Autre marque de rayonnement, deux longs métrages tournés au Maroc ont été retenus par le Festival : Sîrat de l’Espagnol Oliver Laxe, en compétition officielle, tourné dans le désert marocain avec une équipe technique locale, et 13 jours, 13 nuits de Martin Bourboulon, présenté hors compétition. Deux productions qui confirment à la fois l’attractivité du territoire marocain comme terre de tournage et l’expertise technique de ses professionnels. Cette double reconnaissance s’inscrit dans une politique volontariste de développement des infrastructures, de professionnalisation des équipes et de mise en valeur des paysages et savoir-faire marocains.

 

 

Ce mouvement s’inscrit dans une dynamique plus large, où la culture devient outil de diplomatie et d’influence. Le Maroc sera en effet l’invité d’honneur de la 82ᵉ Mostra de Venise. Des discussions sont également en cours pour une présence marocaine à la Berlinale et au Festival international du film de Tokyo. Trois étapes majeures d’une stratégie qui entend faire du Royaume un acteur incontournable sur la scène cinématographique mondiale.

Cette stratégie d’internationalisation repose aussi sur un engagement clair envers les jeunes générations. Le 18 mai 2025, au Pavillon Marocain, un atelier de coproduction Maroc-France a été organisé par le CCM et le CNC, à l’occasion du premier anniversaire de l’accord de coproduction signé entre les deux pays. Cinq projets ont été sélectionnés parmi des candidatures de jeunes cinéastes marocains : La maison des anges de Jihane Joypaul, La piste de Mohcine Nadifi, Laissées pour compte de Kenza Tazi, Le champ de Mohamed Bouhari et Malik, un projet d’animation porté par Khalid Nait-Zlay.

Tous ces projets, portés par des réalisateurs ou réalisatrices en tout début de carrière, bénéficient à Cannes d’un accompagnement concret : rendez-vous professionnels personnalisés, rencontres avec des producteurs français, conseils pour l’élaboration de coproductions efficaces. Une démarche qui vise à soutenir le renouvellement générationnel du cinéma marocain et à inscrire les jeunes talents dans un cadre international dès la genèse de leurs projets.
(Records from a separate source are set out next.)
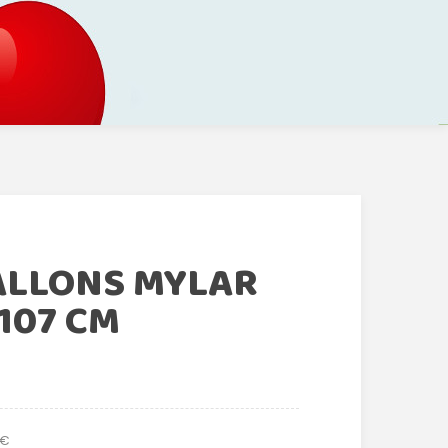
ALLONS MYLAR
107 CM
 €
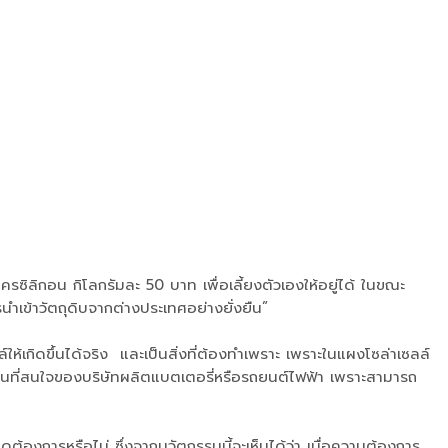
โครซิลิกอน กิโลกรัมละ 50 บาท เพื่อเลี้ยงตัวเองให้อยู่ได้ ในขณะ
ำเข้าวัตถุดิบจากต่างประเทศอย่างยั่งยืน”
ให้เกิดขึ้นได้จริง และเป็นสิ่งที่ต้องทำเพราะ เพราะในแผงโซล่าเซลล์
งเป็นที่สนใจของบริษัทผลิตแบตเตอรี่หรือรถยนต์ไฟฟ้า เพราะสามารถ
ต้องการหรือไม่ ซึ่งจากนวัตกรรมนี้จะเห็นได้ว่า เมื่อความต้องการ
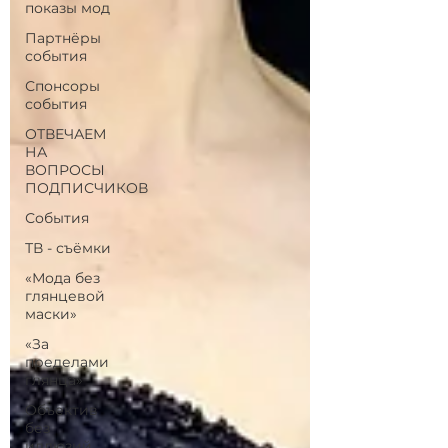
показы мод
Партнёры
события
Спонсоры
события
ОТВЕЧАЕМ
НА
ВОПРОСЫ
ПОДПИСЧИКОВ
События
ТВ - съёмки
«Мода без
глянцевой
маски»
«За
пределами
глянца»
Объектив
без
иллюзий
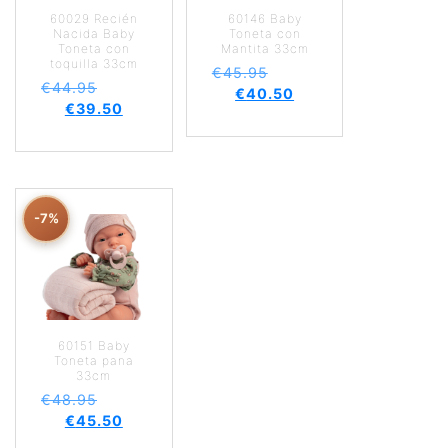
60029 Recién
60146 Baby
Nacida Baby
Toneta con
Toneta con
Mantita 33cm
toquilla 33cm
€
45.95
€
44.95
€
40.50
€
39.50
-7%
60151 Baby
Toneta pana
33cm
€
48.95
€
45.50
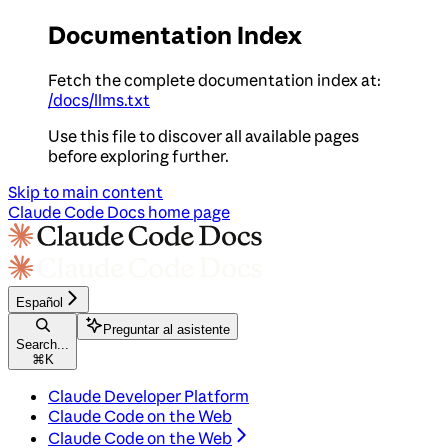
Documentation Index
Fetch the complete documentation index at:
/docs/llms.txt
Use this file to discover all available pages
before exploring further.
Skip to main content
Claude Code Docs
home page
Español
Preguntar al asistente
Search...
⌘
K
Claude Developer Platform
Claude Code on the Web
Claude Code on the Web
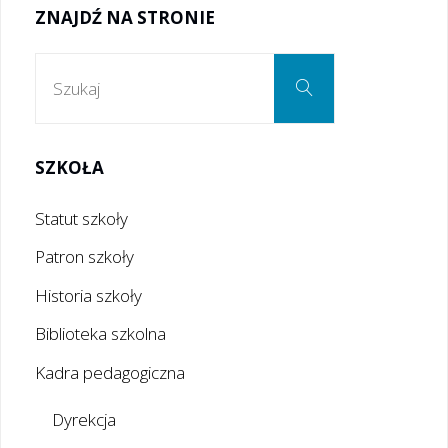
ZNAJDŹ NA STRONIE
2019"
Szukaj:
Szukaj
SZKOŁA
Statut szkoły
Patron szkoły
Historia szkoły
Biblioteka szkolna
Kadra pedagogiczna
Dyrekcja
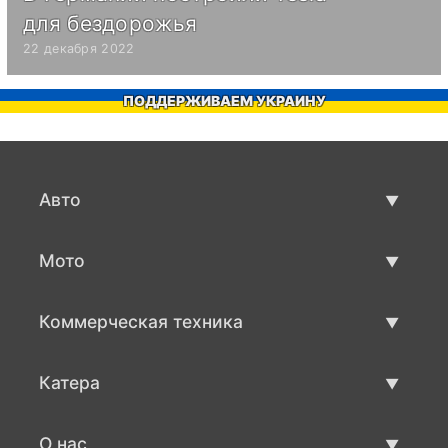
для бездорожья
22 декабря 2022
ПОДДЕРЖИВАЕМ УКРАИНУ
Авто
Авто бу
Мото
Продажа авто
Мото с пробегом
Коммерческая техника
Продажа мото
Коммерческая техника бу
Катера
Продажа коммерческой техники
Катера бу
О нас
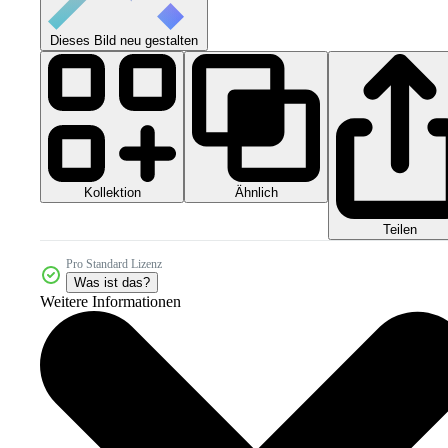
Dieses Bild neu gestalten
Kollektion
Ähnlich
Teilen
Pro Standard Lizenz
Was ist das?
Weitere Informationen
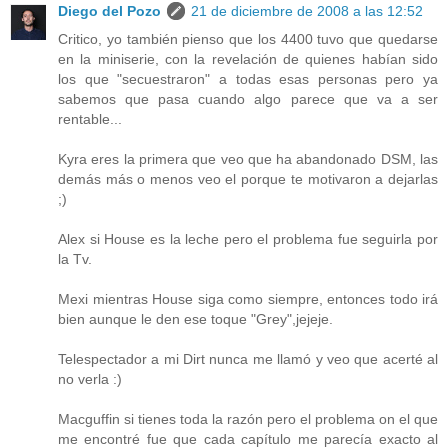
Diego del Pozo
21 de diciembre de 2008 a las 12:52
Critico, yo también pienso que los 4400 tuvo que quedarse
en la miniserie, con la revelación de quienes habían sido
los que "secuestraron" a todas esas personas pero ya
sabemos que pasa cuando algo parece que va a ser
rentable...
Kyra eres la primera que veo que ha abandonado DSM, las
demás más o menos veo el porque te motivaron a dejarlas
;)
Alex si House es la leche pero el problema fue seguirla por
la Tv.
Mexi mientras House siga como siempre, entonces todo irá
bien aunque le den ese toque "Grey",jejeje.
Telespectador a mi Dirt nunca me llamó y veo que acerté al
no verla :)
Macguffin si tienes toda la razón pero el problema on el que
me encontré fue que cada capítulo me parecía exacto al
La présence de Madame Rachida Dati, Ministre de la Culture de la République française, au Pavillon Marocain a ajouté à cet atelier une dimension institutionnelle forte. En rencontrant notamment les équipes de La maison des anges et de Malik, elle a réaffirmé l’engagement de la France en faveur de la coopération artistique avec le Maroc et souligné l’importance de ces échanges pour les industries culturelles des deux pays.

 

 

Au fil des initiatives, le Maroc esquisse ainsi les contours d’une politique culturelle ambitieuse et cohérente, fondée sur la valorisation de ses créateurs, l’ouverture aux partenariats, et l’ancrage de son cinéma dans les circuits internationaux de création, de diffusion et de coproduction. La présence à Cannes 2025, articulée autour d’une triple dimension – institutionnelle, artistique et pédagogique – incarne un tournant stratégique dans cette vision globale.

Mais au-delà des images, des chiffres et des présences, une question se pose désormais : cette politique d’exportation et de structuration saura-t-elle nourrir un écosystème interne durable, capable d’offrir aux créateurs marocains, au-delà des projecteurs cannois, les conditions d’une liberté artistique et d’une véritable autonomie de production ? Alors que s’ouvrent les prochaines échéances internationales, cette interrogation demeure au cœur des défis que le cinéma marocain devra relever pour affirmer pleinement sa place sur la carte mondiale du 7ᵉ art.